HMMRATAC -Xmx180g -b ${bam} -i ${bamIndex} -g $chromSize -o ${outHMMdir}/${bamName} --model $modelFilePath2 --minlen "200" --window "250000" --score $scoreType --bedgraph $bedGraphOption

My issues is that when I check my .gappedPeak file I have juste some peaks on the first part of the chromosome 10 despite the fact that when I check bedgraph produce I can see all the peaks related to all the chromosome.

More over when I split my bam by chromosome and I launch the same command it work. I have all chromosome in the gappedPeaks file.

Describe the solution you tried I have try to change the parameters -u and -l in the model building step (first command) but it not fix my issue.
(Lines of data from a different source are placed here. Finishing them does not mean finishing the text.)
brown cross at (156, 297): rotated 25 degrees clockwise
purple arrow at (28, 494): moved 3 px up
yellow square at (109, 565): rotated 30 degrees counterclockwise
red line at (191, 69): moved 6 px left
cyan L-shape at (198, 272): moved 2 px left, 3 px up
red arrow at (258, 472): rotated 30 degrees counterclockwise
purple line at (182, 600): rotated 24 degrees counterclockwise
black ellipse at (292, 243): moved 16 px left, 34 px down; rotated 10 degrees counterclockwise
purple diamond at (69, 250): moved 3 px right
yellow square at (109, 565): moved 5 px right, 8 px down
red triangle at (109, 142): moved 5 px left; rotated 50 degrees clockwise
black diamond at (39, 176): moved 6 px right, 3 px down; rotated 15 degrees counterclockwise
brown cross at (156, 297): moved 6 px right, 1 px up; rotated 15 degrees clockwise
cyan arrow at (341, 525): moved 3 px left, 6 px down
Do you have any suggestion please ? Thanks in adavance,

EvanTarbell commented 4 years ago

Is it possible to load the gappedPeak and bedgraph files into a genome browser, along with the raw ATAC-seq signal, and send me a snapshot of chr10? And perhaps another snapshot in a smaller window around the region where the peak calls stop? I think i know whats happening but i want to make sure. In the meantime, you can check out the troubleshooting section of the HMMRATAC_guide, point number 2 (this is what i think is happening). You might have to change the -z , --zscore option.

El-Castor commented 4 years ago

Hi @EvanTarbell,

thanks for respond quickly. I have drag the screenshot of the genome. You right, I have a big signal at the beginning of this chromosome (you can see the two differences comparing the two screenshot).

Capture du 2020-06-23 16-36-51 Capture du 2020-06-23 16-37-48

It is what you think about the error related to the zscore setting ?

Thank in advance

EvanTarbell commented 4 years ago

Yes, it does seem to be an issue. I'd recommend reducing the value of -z , --zscore. Try reducing it to 50 or 30 and see if that helps. You could also create a BED file, with the coordinates of the high coverage region on chr10, and pass that in under the -e option (to exclude that region from the analysis).